Classification

The documentation of the classification module.

The pyts.classification module includes classification algorithms.

class pyts.classification.KNNClassifier(n_neighbors=1, weights=u'uniform', algorithm=u'auto', leaf_size=30, p=2, metric=u'minkowski', metric_params=None, n_jobs=1, **kwargs)[source]

k nearest neighbors classifier.

Parameters:
n_neighbors : int, optional (default = 1)

Number of neighbors to use.

weights : str or callable, optional (default = ‘uniform’)

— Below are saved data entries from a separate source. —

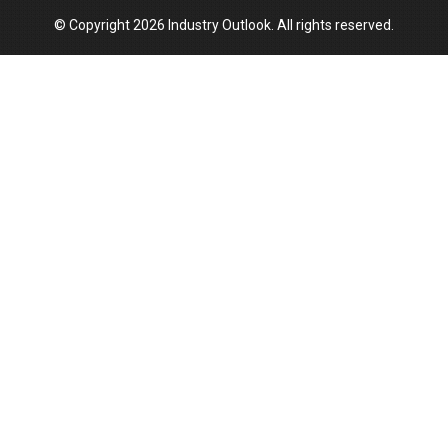
© Copyright 2026 Industry Outlook. All rights reserved.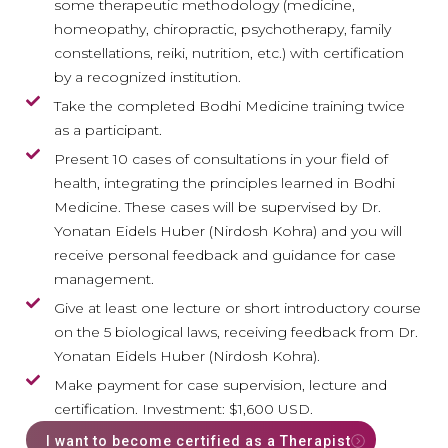
some therapeutic methodology (medicine,
homeopathy, chiropractic, psychotherapy, family
constellations, reiki, nutrition, etc.) with certification
by a recognized institution.
Take the completed Bodhi Medicine training twice
as a participant.
Present 10 cases of consultations in your field of
health, integrating the principles learned in Bodhi
Medicine. These cases will be supervised by Dr.
Yonatan Eidels Huber (Nirdosh Kohra) and you will
receive personal feedback and guidance for case
management.
Give at least one lecture or short introductory course
on the 5 biological laws, receiving feedback from Dr.
Yonatan Eidels Huber (Nirdosh Kohra).
Make payment for case supervision, lecture and
certification. Investment: $1,600 USD.
I want to become certified as a Therapist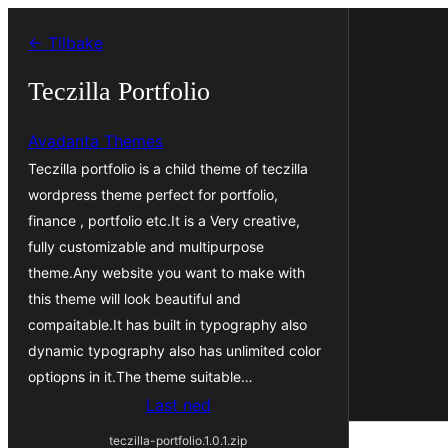
Hopp
← Tilbake
til
innhold
Teczilla Portfolio
Avadanta Themes
Teczilla portfolio is a child theme of teczilla
wordpress theme perfect for portfolio,
finance , portfolio etc.It is a Very creative,
fully customizable and multipurpose
theme.Any website you want to make with
this theme will look beautiful and
compaitable.It has built in typography also
dynamic typography also has unlimited color
optiopns in it.The theme suitable…
Last ned
teczilla-portfolio.1.0.1.zip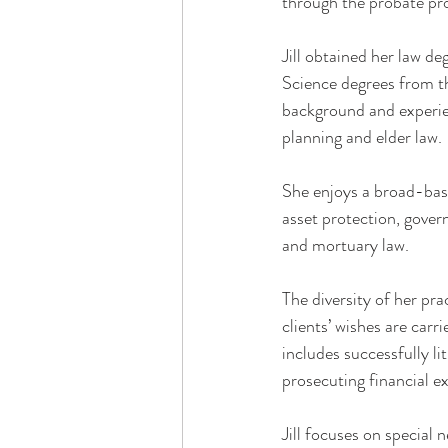
through the probate pr
Jill obtained her law d
Science degrees from t
background and experien
planning and elder law.
She enjoys a broad-bas
asset protection, govern
and mortuary law.
The diversity of her pra
clients’ wishes are carr
includes successfully li
prosecuting financial ex
Jill focuses on special 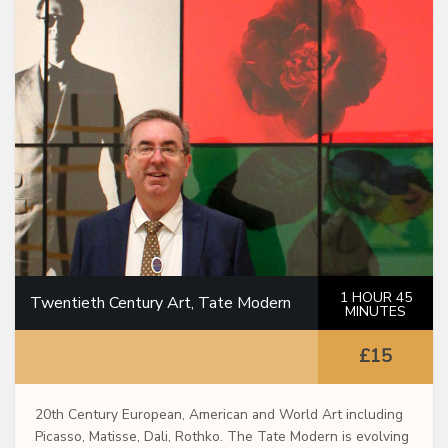
1 HOUR 45
Twentieth Century Art, Tate Modern
MINUTES
£15
20th Century European, American and World Art including
Picasso, Matisse, Dali, Rothko. The Tate Modern is evolving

weight function used in prediction. Possible values:

  • ‘uniform’ : uniform weights. All points in each neighborhood are weighted equally.
  • ‘distance’ : weight points by the inverse of their distance. in this case, closer neighbors of a query point will have a greater influence than neighbors which are further away.
  • [callable] : a user-defined function which accepts an array of distances, and returns an array of the same shape containing the weights.
algorithm : {‘auto’, ‘ball_tree’, ‘kd_tree’, ‘brute’}, optional

Algorithm used to compute the nearest neighbors.

Note: fitting on sparse input will override the setting of this parameter, using brute force.

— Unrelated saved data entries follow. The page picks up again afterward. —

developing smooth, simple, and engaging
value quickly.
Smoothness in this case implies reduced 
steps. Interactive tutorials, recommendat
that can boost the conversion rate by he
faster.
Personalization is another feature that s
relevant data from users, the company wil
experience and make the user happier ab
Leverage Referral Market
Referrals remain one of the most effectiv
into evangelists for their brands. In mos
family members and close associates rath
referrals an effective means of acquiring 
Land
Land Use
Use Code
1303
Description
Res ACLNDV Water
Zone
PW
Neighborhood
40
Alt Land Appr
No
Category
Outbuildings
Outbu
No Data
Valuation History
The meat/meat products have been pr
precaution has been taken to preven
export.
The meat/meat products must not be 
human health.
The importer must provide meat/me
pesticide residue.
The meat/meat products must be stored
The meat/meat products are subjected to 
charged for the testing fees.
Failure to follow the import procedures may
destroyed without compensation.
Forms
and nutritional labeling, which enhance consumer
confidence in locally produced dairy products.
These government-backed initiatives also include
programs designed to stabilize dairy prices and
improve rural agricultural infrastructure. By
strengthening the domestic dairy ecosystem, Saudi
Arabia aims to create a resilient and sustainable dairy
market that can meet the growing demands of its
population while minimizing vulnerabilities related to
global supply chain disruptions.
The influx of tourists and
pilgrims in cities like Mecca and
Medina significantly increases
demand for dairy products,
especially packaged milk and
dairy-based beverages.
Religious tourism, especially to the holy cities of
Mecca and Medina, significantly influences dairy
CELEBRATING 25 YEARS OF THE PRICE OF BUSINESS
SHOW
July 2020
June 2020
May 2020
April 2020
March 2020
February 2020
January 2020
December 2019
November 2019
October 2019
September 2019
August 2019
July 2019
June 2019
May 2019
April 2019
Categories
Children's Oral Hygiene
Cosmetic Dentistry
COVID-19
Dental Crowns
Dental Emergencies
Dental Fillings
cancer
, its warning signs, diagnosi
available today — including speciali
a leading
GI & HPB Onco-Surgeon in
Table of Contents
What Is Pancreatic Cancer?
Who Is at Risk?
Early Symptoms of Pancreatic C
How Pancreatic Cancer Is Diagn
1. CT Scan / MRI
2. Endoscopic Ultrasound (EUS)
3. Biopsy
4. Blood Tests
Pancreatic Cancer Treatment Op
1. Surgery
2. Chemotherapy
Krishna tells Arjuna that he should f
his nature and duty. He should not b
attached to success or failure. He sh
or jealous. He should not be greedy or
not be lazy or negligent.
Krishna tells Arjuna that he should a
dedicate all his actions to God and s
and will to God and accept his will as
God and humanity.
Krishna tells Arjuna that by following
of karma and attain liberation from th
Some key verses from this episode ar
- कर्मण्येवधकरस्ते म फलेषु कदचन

leaf_size : int, optional (default = 30)

Leaf size passed to BallTree or KDTree. This can affect the speed of the construction and query, as well as the memory required to store the tree. The optimal value depends on the nature of the problem.

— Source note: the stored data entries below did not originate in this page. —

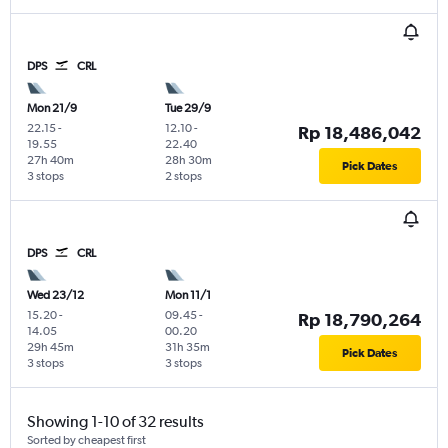
DPS
CRL
Mon 21/9
Tue 29/9
22.15
-
12.10
-
Rp 18,486,042
19.55
22.40
27h 40m
28h 30m
Pick Dates
3 stops
2 stops
DPS
CRL
Wed 23/12
Mon 11/1
15.20
-
09.45
-
Rp 18,790,264
14.05
00.20
29h 45m
31h 35m
Pick Dates
3 stops
3 stops
Showing 1-10 of 32 results
Sorted by cheapest first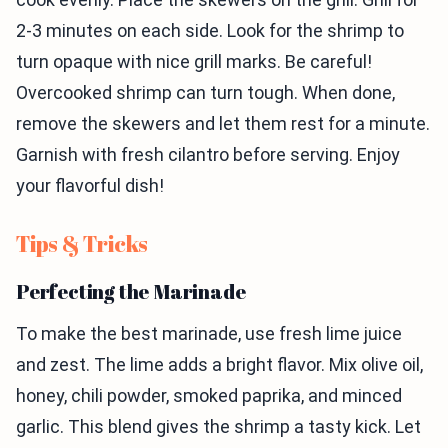
2-3 minutes on each side. Look for the shrimp to
turn opaque with nice grill marks. Be careful!
Overcooked shrimp can turn tough. When done,
remove the skewers and let them rest for a minute.
Garnish with fresh cilantro before serving. Enjoy
your flavorful dish!
Tips & Tricks
Perfecting the Marinade
To make the best marinade, use fresh lime juice
and zest. The lime adds a bright flavor. Mix olive oil,
honey, chili powder, smoked paprika, and minced
garlic. This blend gives the shrimp a tasty kick. Let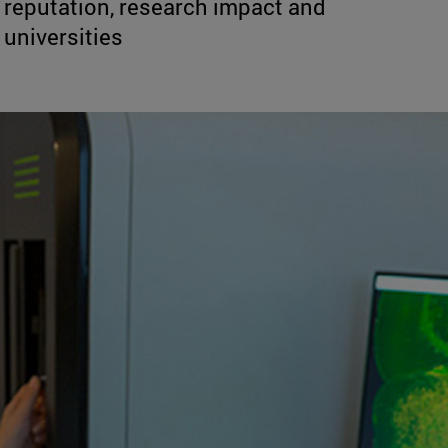
reputation, research impact and
 universities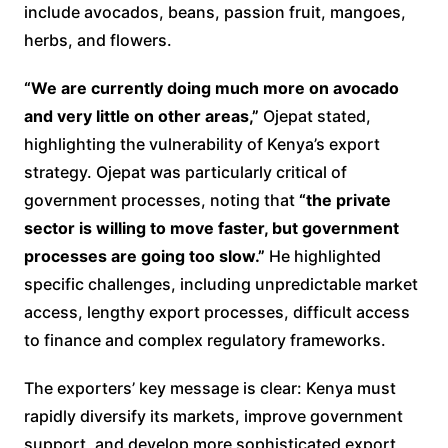
include avocados, beans, passion fruit, mangoes,
herbs, and flowers.
“We are currently doing much more on avocado
and very little on other areas,”
Ojepat stated,
highlighting the vulnerability of Kenya’s export
strategy. Ojepat was particularly critical of
government processes, noting that
“the private
sector is willing to move faster, but government
processes are going too slow.”
He highlighted
specific challenges, including unpredictable market
access, lengthy export processes, difficult access
to finance and complex regulatory frameworks.
The exporters’ key message is clear: Kenya must
rapidly diversify its markets, improve government
support, and develop more sophisticated export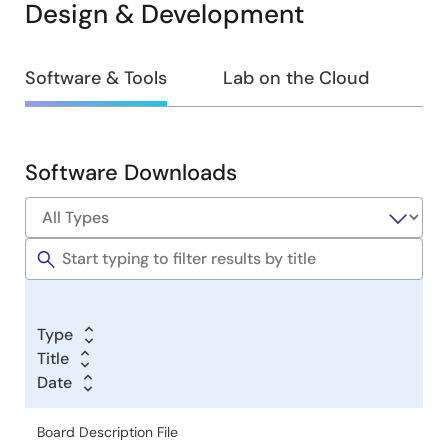
Design & Development
Design
Software & Tools
Lab on the Cloud
&
Development
Software Downloads
Software
&
Tools
Type
Title
Date
Board Description File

metric : string or DistanceMetric object (default = ‘minkowski’)

the distance metric to use for the tree. The default metric is minkowski, and with p=2 is equivalent to the standard Euclidean metric. See the documentation of the DistanceMetric class for a list of available metrics. ‘dtw’ and ‘fast_dtw’ are also available.

p : integer, optional (default = 2)

Power parameter for the Minkowski metric. When p = 1, this is equivalent to using manhattan_distance (l1), and euclidean_distance (l2) for p = 2. For arbitrary p, minkowski_distance (l_p) is used.

metric_params : dict, optional (default = None)

Additional keyword arguments for the metric function.

n_jobs : int, optional (default = 1)

The number of parallel jobs to run for neighbors search. If n_jobs=-1, then the number of jobs is set to the number of CPU cores. Doesn’t affect fit() method.

Methods

fit(X, y) Fit the model according to the given training data.
get_params([deep]) Get parameters for this estimator.
predict(X) Predict the class labels for the provided data.
score(X, y[, sample_weight]) Returns the mean accuracy on the given test data and labels.
set_params(**params) Set the parameters of this estimator.
fit(X, y)[source]

Fit the model according to the given training data.

Parameters:
X : array-like, shape = [n_samples, n_features]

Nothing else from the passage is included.